Estimation & Robotics

Particle Filter

When the Kalman filter’s single bell curve isn’t enough — when your belief is multimodal or your system wildly nonlinear — represent it instead with a cloud of weighted guesses. Predict, weight, resample. The estimator that lets a robot say “I might be here, or here, or here.”

Prerequisites: A Bayes filter updates a belief with prediction + measurement + You can sample from a distribution. That’s it.

Chapters

Simulations

Assumed Knowledge

Chapter 0: One Bell Curve Isn’t Enough

The Kalman filter (and its EKF and UKF cousins) is brilliant — but it makes one rigid assumption: the belief about the state is a single Gaussian, one bell curve with a mean and a covariance. For tracking a ball or fusing GPS, perfect. But the world isn’t always one bell curve.

Imagine a robot that wakes up in a building of identical hallways. From its sensors, it could be in any of three identical-looking corridors. Its true belief is multimodal — three separate bumps of probability. A single Gaussian cannot represent this; forced to fit one bell, it would put its mean in the empty space between the corridors — a place the robot definitely isn’t. Add severe nonlinearity, or non-Gaussian noise, and the Kalman family breaks down further. We need a belief that can take any shape.

The particle filter represents the belief not by a formula, but by a cloud of samples — hundreds or thousands of guesses (“particles”), each a hypothesis about the state, each with a weight. A cloud can be one blob, three blobs, a banana, a ring — any distribution.

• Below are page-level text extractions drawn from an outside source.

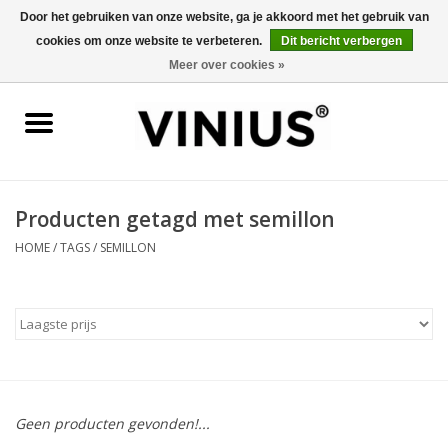
Door het gebruiken van onze website, ga je akkoord met het gebruik van
cookies om onze website te verbeteren.
Dit bericht verbergen
0 Artikelen - €0,00
Meer over cookies »
Home
Wijn per land
Wijn per kleur/soort
Producten getagd met semillon
HOME
/
TAGS
/
SEMILLON
Geschenken
Wijnproeverij
Over Vinius
Geen producten gevonden!...
Wijnhuizen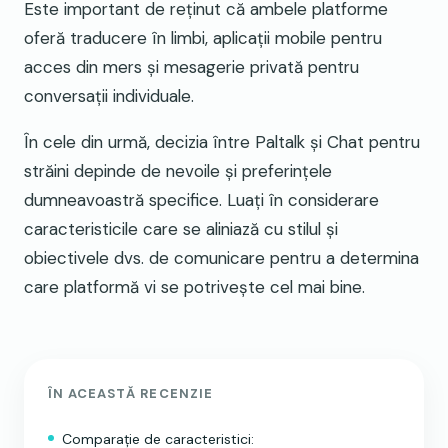
Este important de reținut că ambele platforme
oferă traducere în limbi, aplicații mobile pentru
acces din mers și mesagerie privată pentru
conversații individuale.
În cele din urmă, decizia între Paltalk și Chat pentru
străini depinde de nevoile și preferințele
dumneavoastră specifice. Luați în considerare
caracteristicile care se aliniază cu stilul și
obiectivele dvs. de comunicare pentru a determina
care platformă vi se potrivește cel mai bine.
ÎN ACEASTĂ RECENZIE
Comparație de caracteristici: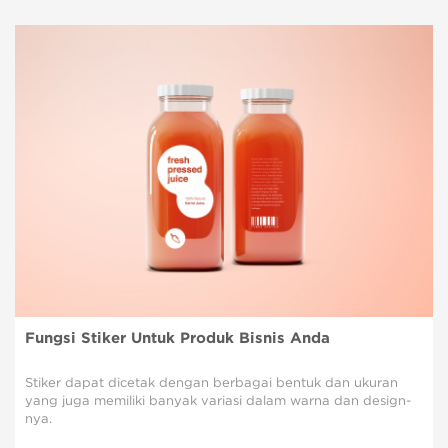
Fungsi Stiker Untuk Produk Bisnis Anda
Stiker dapat dicetak dengan berbagai bentuk dan ukuran
yang juga memiliki banyak variasi dalam warna dan design-
nya.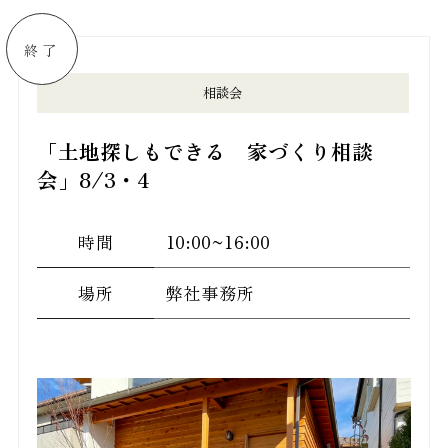
終了
相談会
「土地探しもできる 家づくり相談
会」8/3・4
時間
10:00~16:00
場所
弊社事務所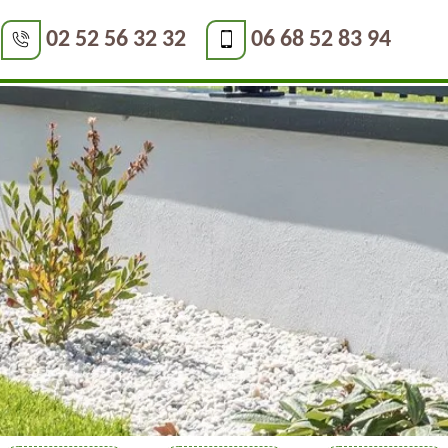
02 52 56 32 32
06 68 52 83 94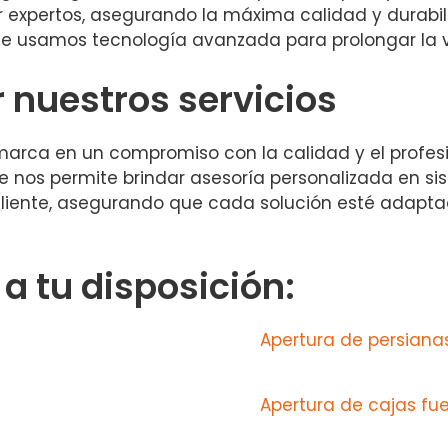
r expertos, asegurando la máxima calidad y durabi
e usamos tecnología avanzada para prolongar la vid
r nuestros servicios
marca en un compromiso con la calidad y el profes
que nos permite brindar asesoría personalizada en 
liente, asegurando que cada solución esté adapta
 tu disposición:
Apertura de persianas
Apertura de cajas fu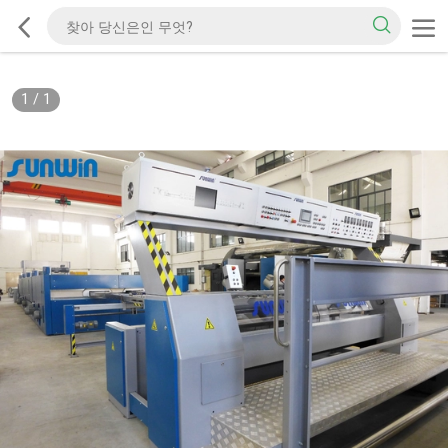
1
/
1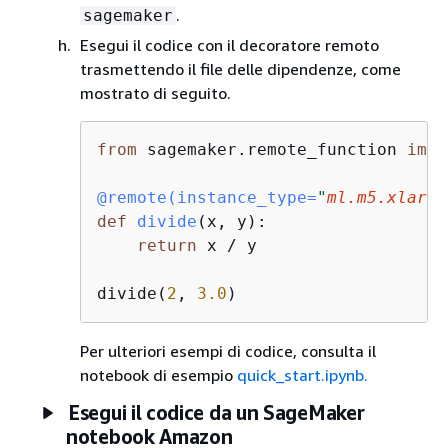
.
sagemaker
Esegui il codice con il decoratore remoto
trasmettendo il file delle dipendenze, come
mostrato di seguito.
from
 sagemaker.remote_function 
impo
@remote(
instance_type=
"
ml.m5.xlarge
def
divide
(
x, y
):
return
 x / y

divide(
2
, 
3.0
)
Per ulteriori esempi di codice, consulta il
notebook di esempio
quick_start.ipynb.
Esegui il codice da un SageMaker
notebook Amazon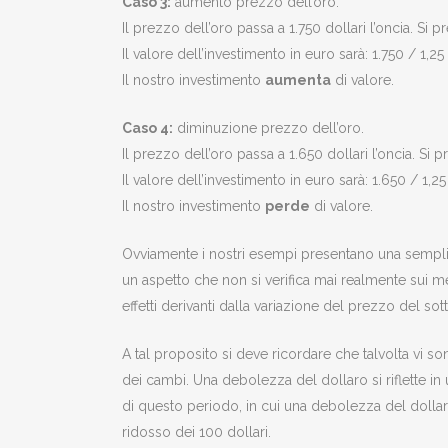
Caso 3:
aumento prezzo dell’oro.
Il prezzo dell’oro passa a 1.750 dollari l’oncia. Si
Il valore dell’investimento in euro sarà: 1.750 / 1,25
Il nostro investimento
aumenta
di valore.
Caso 4:
diminuzione prezzo dell’oro.
Il prezzo dell’oro passa a 1.650 dollari l’oncia. Si
Il valore dell’investimento in euro sarà: 1.650 / 1,25
Il nostro investimento
perde
di valore.
Ovviamente i nostri esempi presentano una semplif
un aspetto che non si verifica mai realmente sui mer
effetti derivanti dalla variazione del prezzo del s
A tal proposito si deve ricordare che talvolta vi s
dei cambi. Una debolezza del dollaro si riflette in
di questo periodo, in cui una debolezza del dollaro
ridosso dei 100 dollari.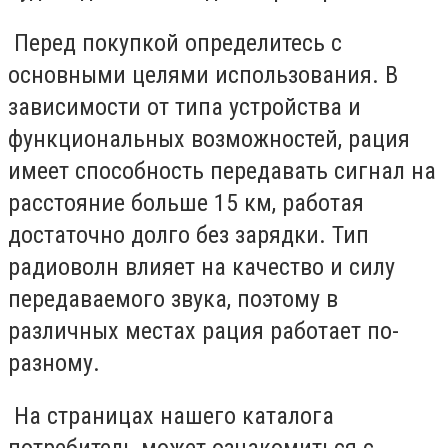
Перед покупкой определитесь с
основными целями использования. В
зависимости от типа устройства и
функциональных возможностей, рация
имеет способность передавать сигнал на
расстояние больше 15 км, работая
достаточно долго без зарядки. Тип
радиоволн влияет на качество и силу
передаваемого звука, поэтому в
различных местах рация работает по-
разному.
На страницах нашего каталога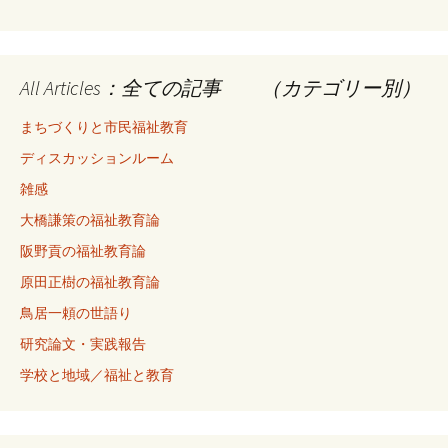
All Articles：全ての記事 （カテゴリー別）
まちづくりと市民福祉教育
ディスカッションルーム
雑感
大橋謙策の福祉教育論
阪野貢の福祉教育論
原田正樹の福祉教育論
鳥居一頼の世語り
研究論文・実践報告
学校と地域／福祉と教育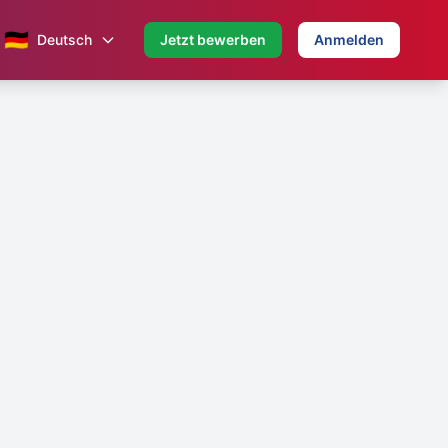
🇩🇪
Deutsch
Jetzt bewerben
Anmelden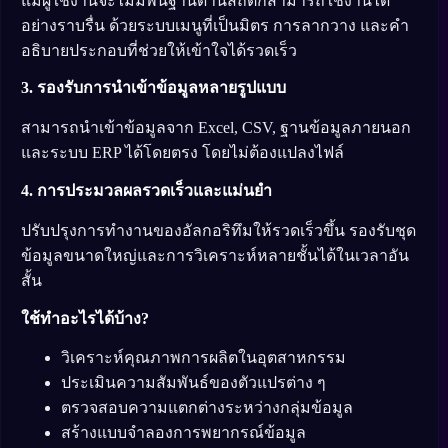
แม้ผู้ใช้งานจะไม่มีพื้นฐานด้านสถิติก็สามารถใช้งานได้
อย่างราบรื่น ด้วยระบบเมนูที่เป็นมิตร การลากวาง และคำ
อธิบายประกอบที่ช่วยให้เข้าใจได้รวดเร็ว
3. รองรับการนำเข้าข้อมูลหลายรูปแบบ
สามารถนำเข้าข้อมูลจาก Excel, CSV, ฐานข้อมูลภายนอก
และระบบ ERP ได้โดยตรง โดยไม่ต้องแปลงไฟล์
4. การประมวลผลรวดเร็วและแม่นยำ
ปรับปรุงการทำงานของอัลกอริทึมให้รวดเร็วขึ้น รองรับชุด
ข้อมูลขนาดใหญ่และการวิเคราะห์หลายชั้นได้ในเวลาอัน
สั้น
ใช้ทำอะไรได้บ้าง?
วิเคราะห์คุณภาพการผลิตในอุตสาหกรรม
ประเมินความสัมพันธ์ของตัวแปรต่าง ๆ
ตรวจสอบความแตกต่างระหว่างกลุ่มข้อมูล
สร้างแบบจำลองการพยากรณ์ข้อมูล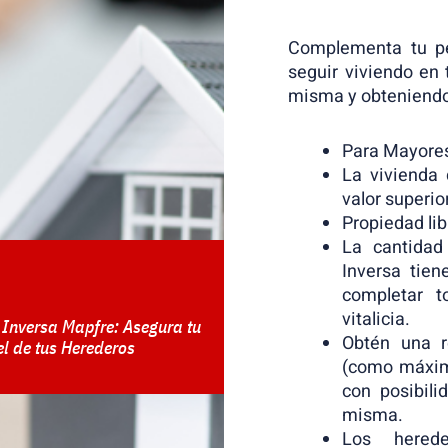
Complementa tu pe
seguir viviendo en
misma y obteniendo
Para Mayores
La vivienda 
valor superio
Propiedad lib
La cantidad
Inversa tien
completar 
vitalicia.
 Inversa Mapfre: Asegura tu
Obtén una r
el de tus Herederos
(como máximo
con posibili
misma.
Los hered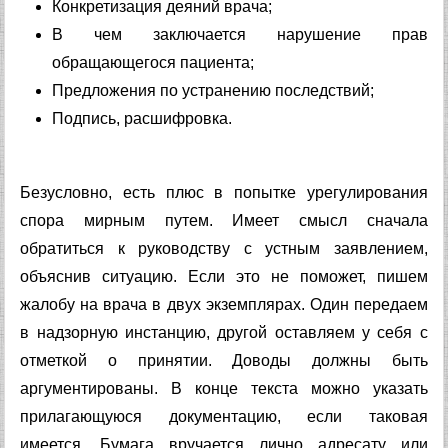
Конкретизация деяний врача;
В чем заключается нарушение прав
обращающегося пациента;
Предложения по устранению последствий;
Подпись, расшифровка.
Безусловно, есть плюс в попытке урегулирования
спора мирным путем. Имеет смысл сначала
обратиться к руководству с устным заявлением,
объяснив ситуацию. Если это не поможет, пишем
жалобу на врача в двух экземплярах. Один передаем
в надзорную инстанцию, другой оставляем у себя с
отметкой о принятии. Доводы должны быть
аргументированы. В конце текста можно указать
прилагающуюся документацию, если таковая
имеется. Бумага вручается лично адресату или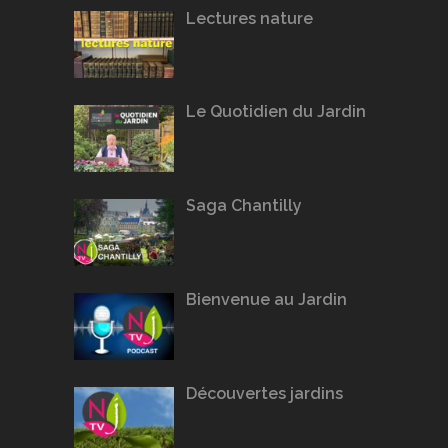
Lectures nature
Le Quotidien du Jardin
Saga Chantilly
Bienvenue au Jardin
Découvertes jardins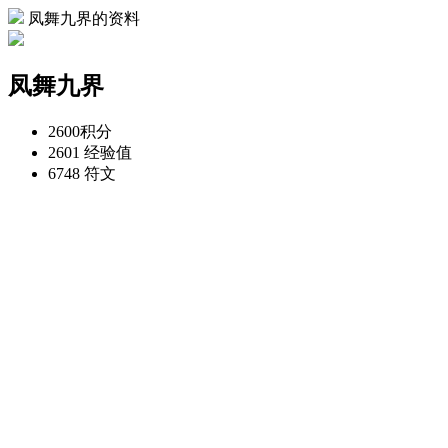
凤舞九界的资料
凤舞九界
2600
积分
2601
经验值
6748
符文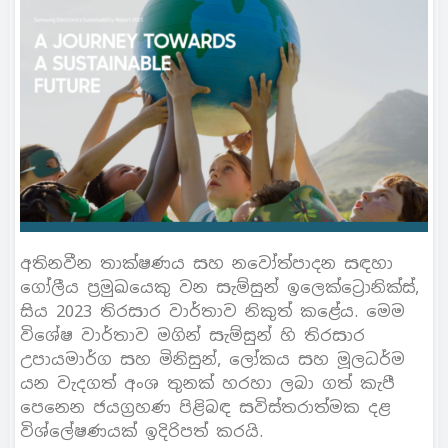
අතිනවීන තාක්ෂණය සහ නවෝත්පාදන සඳහා
ගෝලීය ප‍්‍රමුඛයෙකු වන සැම්සුන් ඉලෙක්ට්‍රොනික්ස්,
සිය 2023 තිරසාර වාර්තාව නිකුත් කළේය. මෙම
විශේෂ වාර්තාව මගින් සැම්සුන් හි තිරසාර
උපායමාර්ග සහ මිනිසුන්, ලෝකය සහ මූලධර්ම
යන වැදගත් අංශ තුනක් හරහා ලබා ගත් කැපී
පෙනෙන ජයග‍්‍රහණ පිළිබඳ සවිස්තරාත්මක දළ
විශ්ලේෂණයක් ඉදිරිපත් කරයි.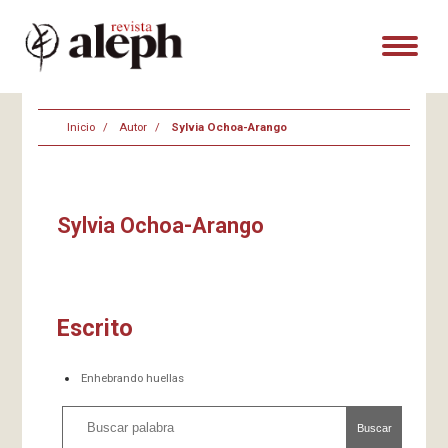
Inicio
Autor
Sylvia Ochoa-Arango
Sylvia Ochoa-Arango
Escrito
Enhebrando huellas
Buscar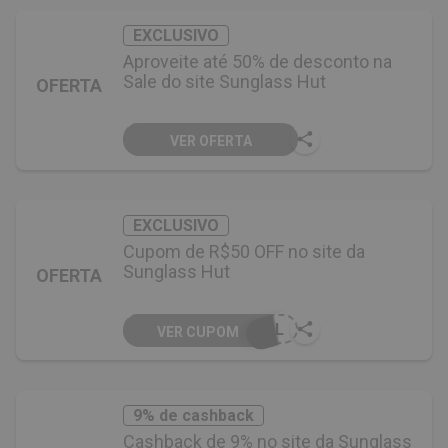
EXCLUSIVO
Aproveite até 50% de desconto na
Sale do site Sunglass Hut
OFERTA
VER OFERTA
EXCLUSIVO
Cupom de R$50 OFF no site da
Sunglass Hut
OFERTA
SOL
VER CUPOM
9% de cashback
Cashback de 9% no site da Sunglass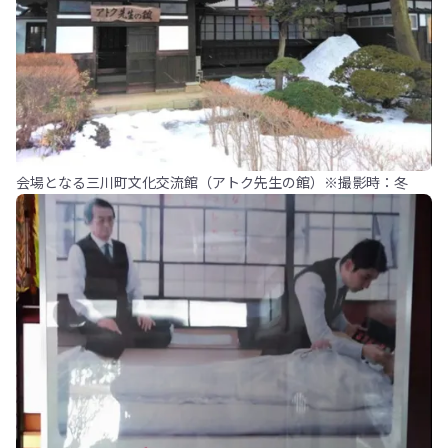
会場となる三川町文化交流館（アトク先生の館）※撮影時：冬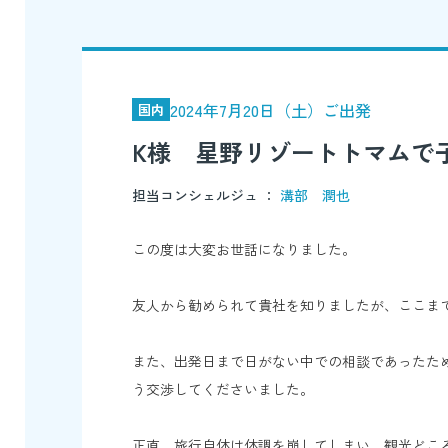
2024年7月20日（土）ご出発
国内
K様 星野リゾートトマムで
担当コンシェルジュ ：
溝部 潤也
この度は大変お世話になりました。
友人から勧められて貴社を知りましたが、ここま
また、出発日まで日がない中での相談であったた
う交渉してくださいました。
正直、旅行自体は体調を崩してしまい、観光どこ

This nonparametric flexibility is the whole point, and this lesson builds the filter from it.

The trap: “just use a Kalman filter, it’s optimal.” It’s optimal only for linear-Gaussian systems. The moment the belief is multimodal — global localization, multi-target tracking, ambiguous sensors — a Gaussian is the wrong shape, and its mean lands somewhere impossible. Particles pay more compute to represent the belief honestly, warts and all.

A single Gaussian can’t fit a multimodal belief

The true belief (teal) has three peaks — the robot could be in any of three corridors. The best single Gaussian (orange) smears across them, putting its mean in the empty middle. Particles (dots) sit on the real peaks. Drag to separate the modes.

mode separation0.60

Why can’t a Kalman filter handle a robot that might be in any of three identical corridors?

Its sensors are too slow Its belief is a single Gaussian, which can’t represent a multimodal (multi-peak) distribution — its mean lands between the modes It needs more memory

Chapter 1: Belief as a Cloud of Particles

The core representation: approximate the probability distribution over the state by a set of particles. Each particle is a complete guess at the state (a position, a pose, whatever you’re estimating), and it carries a weight — how plausible that guess is. Where the particles cluster densely, the belief is high; where they’re sparse, it’s low. With enough particles, this cloud can approximate any distribution to arbitrary accuracy.

This is a nonparametric representation — it doesn’t commit to a fixed shape like a Gaussian’s mean and covariance. The trade-off is immediate and central: more particles means a more faithful belief but more computation. A 1-D problem might need a few hundred; a high-dimensional one might need impossibly many (we’ll meet this “curse of dimensionality” later). The beauty is that the same simple machinery — move the particles, weight them, resample — works for any motion model and any sensor, linear or not, Gaussian or not. You trade the Kalman filter’s elegant closed-form math for brute-force flexibility.

The particle cloud is the belief

Each dot is a hypothesis; density = probability. Drag the particle count: more particles trace the true belief (teal curve) more faithfully, at more compute. Too few and the cloud is a ragged approximation.

number of particles120

How does a particle filter represent the belief?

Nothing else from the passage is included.